▸ Given data

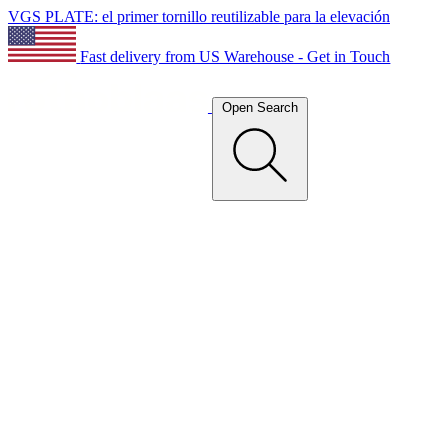
VGS PLATE: el primer tornillo reutilizable para la elevación
Fast delivery from US Warehouse - Get in Touch
Open Search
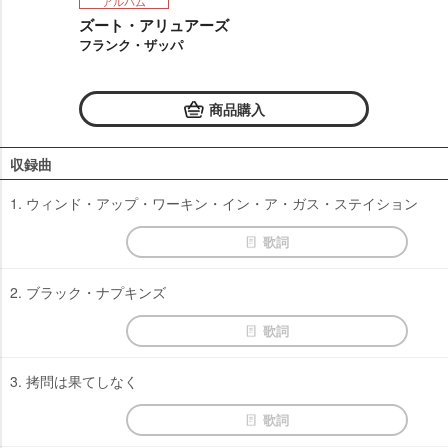
アルバム
ズート・アリュアーズ
フランク・ザッパ
商品購入
収録曲
1. ウィンド・アップ・ワーキン・イン・ア・ガス・ステイション
歌詞
2. ブラック・ナプキンズ
歌詞
3. 拷問は果てしなく
歌詞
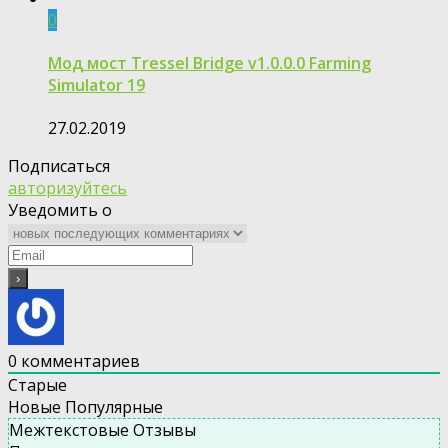
0
Moд мост Tressel Bridge v1.0.0.0 Farming
Simulator 19
27.02.2019
Подписаться
авторизуйтесь
Уведомить о
0
комментариев
Старые
Новые
Популярные
Межтекстовые Отзывы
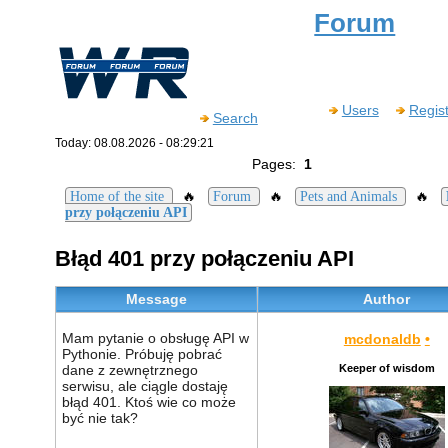
Forum
Users
Regist
Search
Today: 08.08.2026 - 08:29:21
Pages:
1
🔥
🔥
🔥
Home of the site
Forum
Pets and Animals
przy połączeniu API
Błąd 401 przy połączeniu API
Message
Author
Mam pytanie o obsługę API w
mcdonaldb
•
Pythonie. Próbuję pobrać
dane z zewnętrznego
Keeper of wisdom
serwisu, ale ciągle dostaję
błąd 401. Ktoś wie co może
być nie tak?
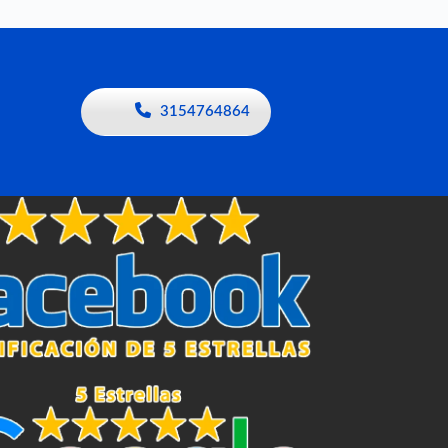
3154764864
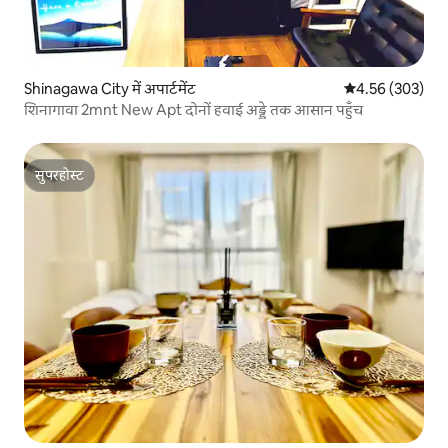
Shinagawa City में अपार्टमेंट
औसत रेटिंग 5 में स
4.56 (303)
शिनागावा 2mnt New Apt दोनों हवाई अड्डे तक आसान पहुँच
सुपरहोस्ट
सुपरहोस्ट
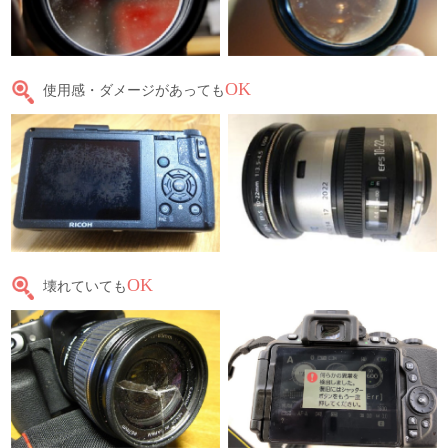
OK
使用感・ダメージがあっても
OK
壊れていても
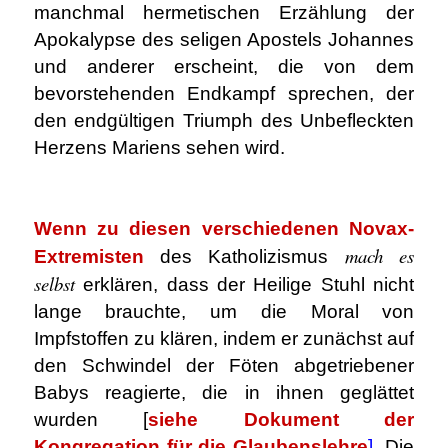
manchmal hermetischen Erzählung der
Apokalypse des seligen Apostels Johannes
und anderer erscheint, die von dem
bevorstehenden Endkampf sprechen, der
den endgültigen Triumph des Unbefleckten
Herzens Mariens sehen wird.
.
Wenn zu diesen verschiedenen Novax-
mach es
Extremisten
des Katholizismus
selbst
erklären, dass der Heilige Stuhl nicht
lange brauchte, um die Moral von
Impfstoffen zu klären, indem er zunächst auf
den Schwindel der Föten abgetriebener
Babys reagierte, die in ihnen geglättet
wurden [
siehe Dokument der
Kongregation für die Glaubenslehre
]
, Die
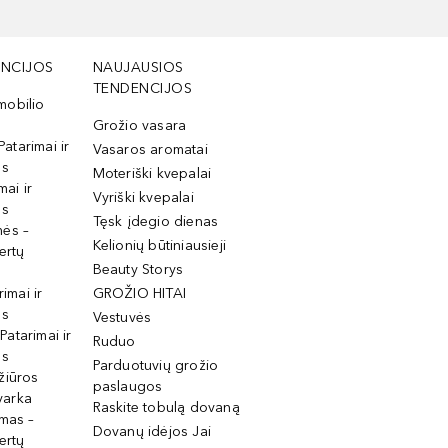
NCIJOS
NAUJAUSIOS
TENDENCIJOS
mobilio
Grožio vasara
Patarimai ir
Vasaros aromatai
os
Moteriški kvepalai
mai ir
Vyriški kvepalai
os
Tęsk įdegio dienas
mės –
Kelionių būtiniausieji
ertų
Beauty Storys
rimai ir
GROŽIO HITAI
os
Vestuvės
 Patarimai ir
Ruduo
os
Parduotuvių grožio
žiūros
paslaugos
tvarka
Raskite tobulą dovaną
imas –
Dovanų idėjos Jai
ertų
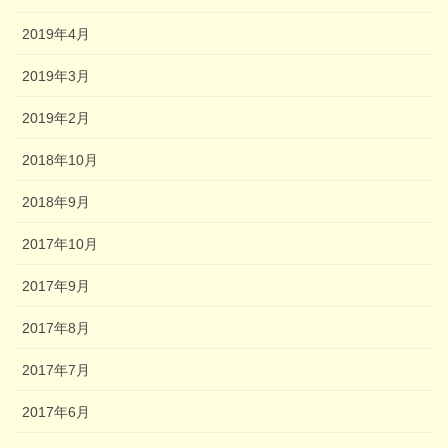
2019年4月
2019年3月
2019年2月
2018年10月
2018年9月
2017年10月
2017年9月
2017年8月
2017年7月
2017年6月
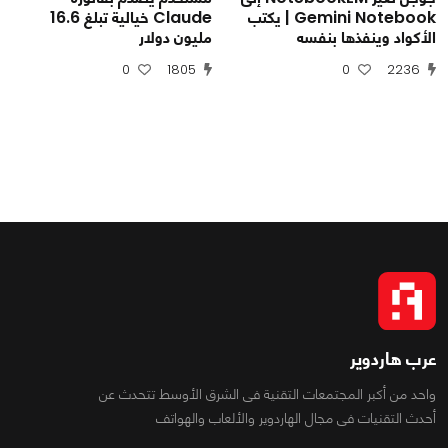
Gemini Notebook | يكتب
Claude خيالية تبلغ 16.6
الأكواد وينفذها بنفسه
مليون دولار
0
1805
0
2236
عرب هاردوير
واحد من أكبر المجتمعات التقنية فى الشرق الأوسط تتحدث عن
أحدث التقنيات فى مجال الهاردوير والألعاب والهواتف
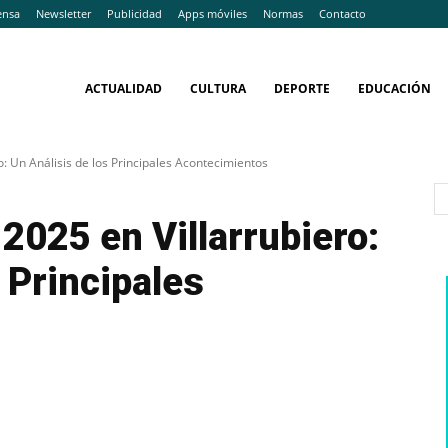
ensa
Newsletter
Publicidad
Apps móviles
Normas
Contacto
ACTUALIDAD
CULTURA
DEPORTE
EDUCACIÓN
: Un Análisis de los Principales Acontecimientos
025 en Villarrubiero:
 Principales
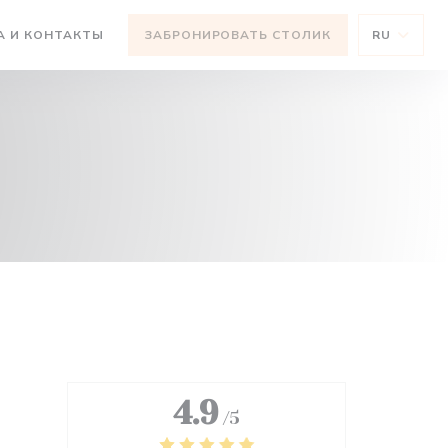
ВАЕТСЯ В НОВОМ ОКНЕ))
А И КОНТАКТЫ
ЗАБРОНИРОВАТЬ СТОЛИК
RU
ОМ ОКНЕ))
4.9
/5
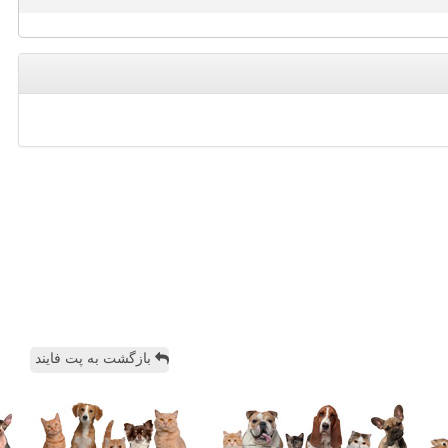
بازگشت به پت فایند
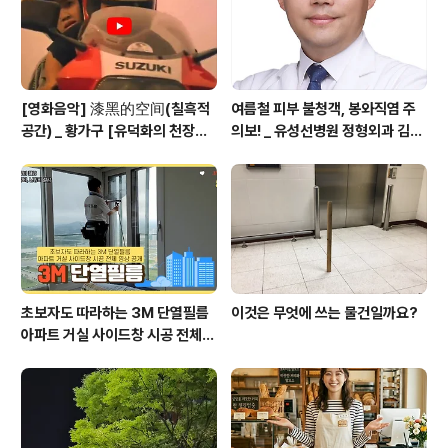
[영화음악] 漆黑的空间(칠흑적
여름철 피부 불청객, 봉와직염 주
공간) _ 황가구 [유덕화의 천장지
의보! _ 유성선병원 정형외과 김의
구(1990)]
순 병원장
초보자도 따라하는 3M 단열필름
이것은 무엇에 쓰는 물건일까요?
아파트 거실 사이드창 시공 전체
영상 공개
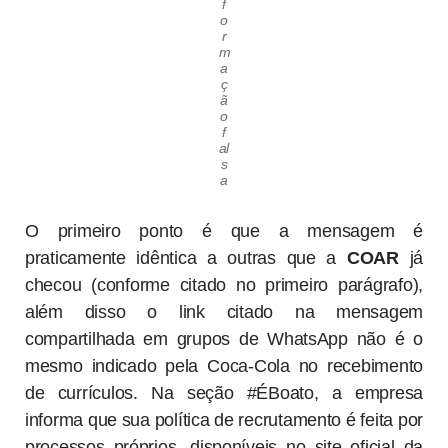
f
o
r
m
a
ç
ã
o
f
al
s
a
O primeiro ponto é que a mensagem é
praticamente idêntica a outras que a
COAR
já
checou (conforme citado no primeiro parágrafo),
além disso o link citado na mensagem
compartilhada em grupos de WhatsApp não é o
mesmo indicado pela Coca-Cola no recebimento
de currículos. Na seção #ÉBoato, a empresa
informa que sua política de recrutamento é feita por
processos próprios, disponíveis no site oficial da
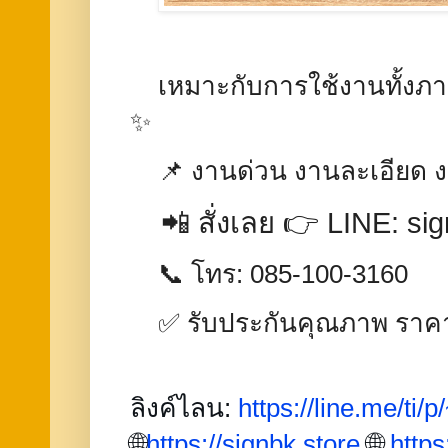
เหมาะกับการใช้งานทั้งภ
✨
📌 งานด่วน งานละเอียด ง
📲 สั่งเลย 👉 LINE: si
📞 โทร: 085-100-3160
✅ รับประกันคุณภาพ ราคา
ลิงค์ไลน:
https://line.me/ti/
🌐
https://signbk.store
🌐
https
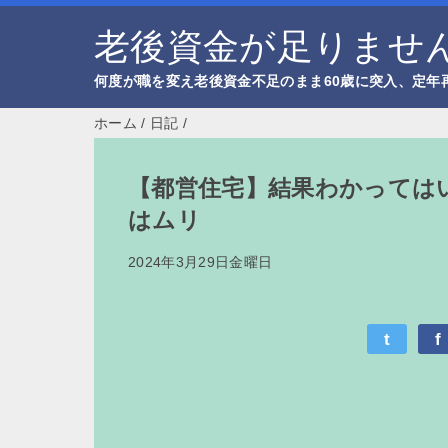
老後資金が足りません
何度が職を変え老後資金不足のまま60歳に突入、定年
ホーム
/
日記
/
【都営住宅】結果わかっては
はムリ
2024年3月29日金曜日
t
f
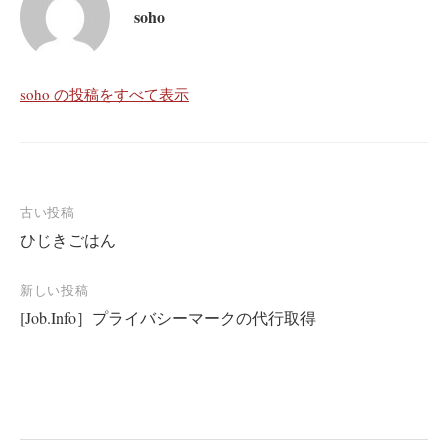
soho
soho の投稿をすべて表示
投
古い投稿
ひじきごはん
稿
ナ
新しい投稿
ビ
[Job.Info］プライバシーマークの代行取得
ゲ
ー
シ
ョ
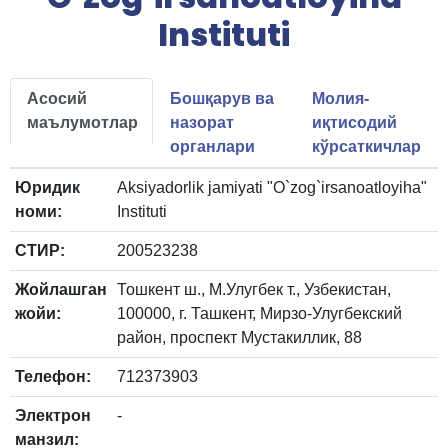
Instituti
Асосий
Бошқарув ва
Молия-
маълумотлар
назорат
иқтисодий
органлари
кўрсаткичлар
Юридик
Aksiyadorlik jamiyati "O`zog`irsanoatloyiha"
номи:
Instituti
СТИР:
200523238
Жойлашган
Тошкент ш., М.Улугбек т., Узбекистан,
жойи:
100000, г. Ташкент, Мирзо-Улугбекский
район, проспект Мустакиллик, 88
Телефон:
712373903
Электрон
-
манзил:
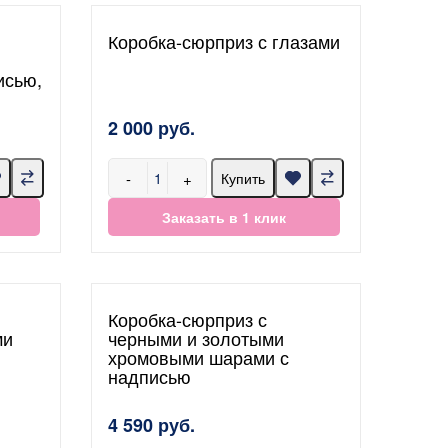
Коробка-сюрприз с глазами
исью,
2 000 руб.
-
+
Купить
Заказать в 1 клик
Коробка-сюрприз с
ми
черными и золотыми
хромовыми шарами с
надписью
4 590 руб.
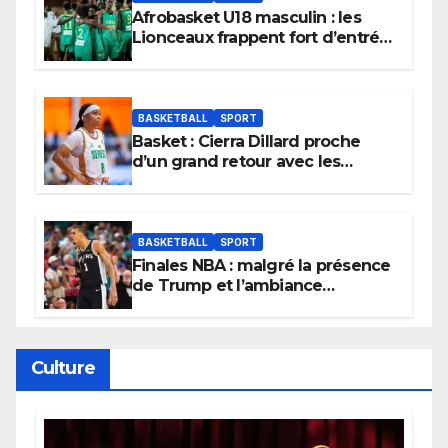
Afrobasket U18 masculin : les
Lionceaux frappent fort d’entrée
et lancent idéalement leur
tournoi.
BASKETBALL
SPORT
Basket : Cierra Dillard proche
d’un grand retour avec les
Lionnes ?
BASKETBALL
SPORT
Finales NBA : malgré la présence
de Trump et l’ambiance
électrique du Garden,
Wembanyama fait taire New
York
Culture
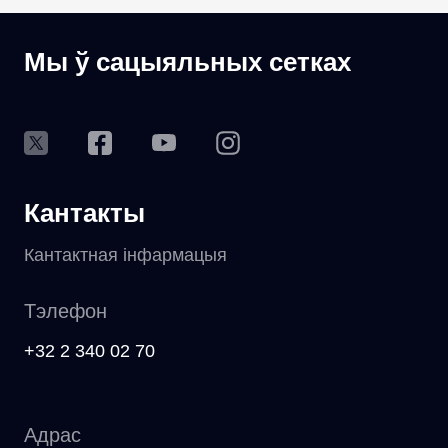
Мы ў сацыяльных сетках
Кантакты
Кантактная інфармацыя
Тэлефон
+32 2 340 02 70
Адрас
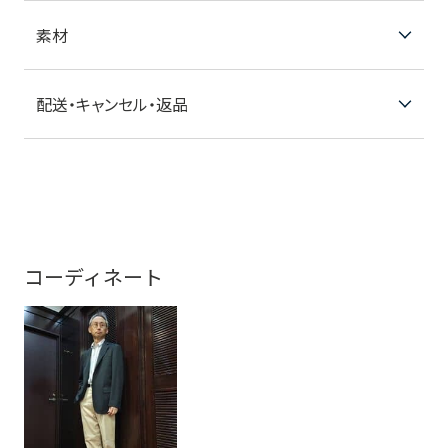
素材
配送・キャンセル・返品
コーディネート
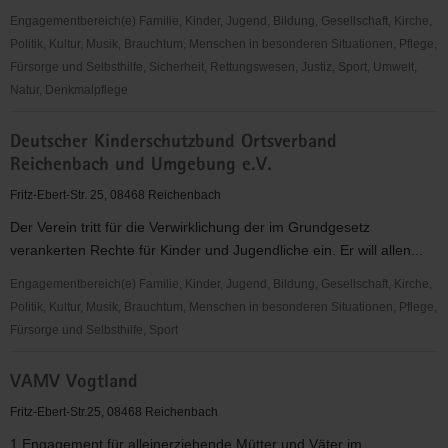
Engagementbereich(e) Familie, Kinder, Jugend, Bildung, Gesellschaft, Kirche,
Politik, Kultur, Musik, Brauchtum, Menschen in besonderen Situationen, Pflege,
Fürsorge und Selbsthilfe, Sicherheit, Rettungswesen, Justiz, Sport, Umwelt,
Natur, Denkmalpflege
Sozialverband
Deutscher Kinderschutzbund Ortsverband
VdK
Reichenbach und Umgebung e.V.
Sachsen
e.
Fritz-Ebert-Str. 25, 08468 Reichenbach
V.,
Der Verein tritt für die Verwirklichung der im Grundgesetz
Ortsverband
verankerten Rechte für Kinder und Jugendliche ein. Er will allen...
Reichenbach
Engagementbereich(e) Familie, Kinder, Jugend, Bildung, Gesellschaft, Kirche,
Politik, Kultur, Musik, Brauchtum, Menschen in besonderen Situationen, Pflege,
Fürsorge und Selbsthilfe, Sport
Deutscher
VAMV Vogtland
Kinderschutzbund
Ortsverband
Fritz-Ebert-Str.25, 08468 Reichenbach
Reichenbach
1.Engagement für alleinerziehende Mütter und Väter im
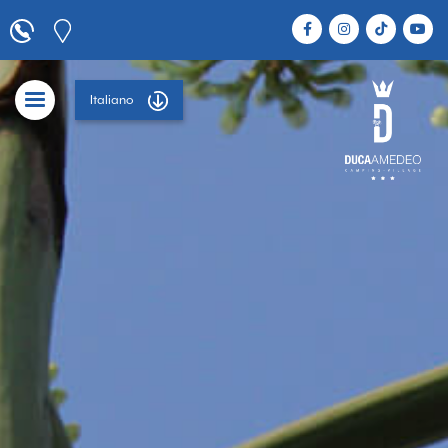
Italiano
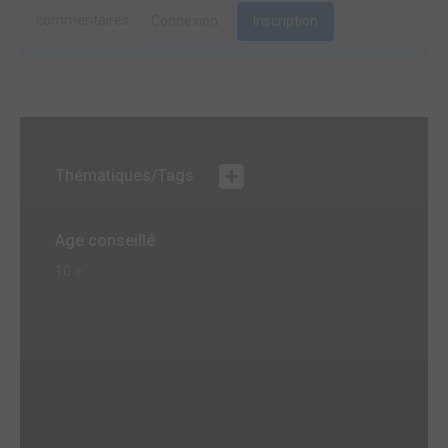
commentaires.
Connexion
Inscription
Thématiques/Tags
Age conseillé
10 +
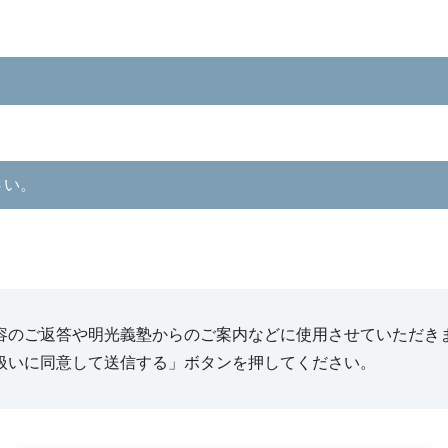
さい。
容のご返答や明光義塾からのご案内などに使用させていただき
扱いに同意して送信する」ボタンを押してください。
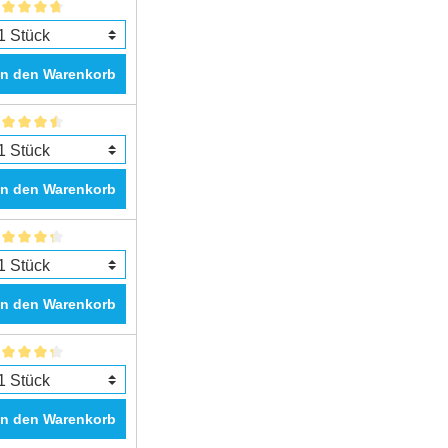
In den Warenkorb
In den Warenkorb
In den Warenkorb
In den Warenkorb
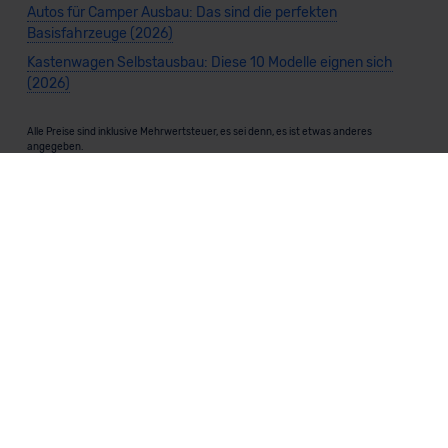
Autos für Camper Ausbau: Das sind die perfekten
Basisfahrzeuge (2026)
Kastenwagen Selbstausbau: Diese 10 Modelle eignen sich
(2026)
Alle Preise sind inklusive Mehrwertsteuer, es sei denn, es ist etwas anderes
angegeben.
Die Informationen sind
unverbindlich
und können sich ändern. Es können zusätzliche
Einmalkosten anfallen. Die Rabatte beziehen sich auf den Listenpreis (UVP) des
Herstellers. Änderungen seitens des Herstellers sind kurzfristig möglich.
Dein Partner für Leasing, Finanzierung und Vario-Finanzierung ist Mobility Concept
GmbH (Grünwalder Weg 34, 82041 Oberhaching). Für die Annahme eines Antrags ist
eine gute Bonität erforderlich. Alle Angaben sind unverbindlich und entsprechen
dem 2/3-Beispiel gemäß § 6a der Preisangabenverordnung (PAngV) Abs. 4 und sind
ohne Gewähr.
Für Informationen zum offiziellen Kraftstoffverbrauch und den CO₂-Emissionen
neuer Fahrzeuge kannst du den
"Leitfaden über den Kraftstoffverbrauch und die
CO₂-Emissionen neuer Personenkraftwagen"
einsehen. Dieser Leitfaden ist in
allen Verkaufsstellen erhältlich und kann kostenlos als
PDF-Download
bei der
Deutschen Automobil Treuhand GmbH (DAT) heruntergeladen werden.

▸ Instructions to follow
Provide solely the number of lines in the data that include the word "Fürsorge".

▸ Solution to the exercise
2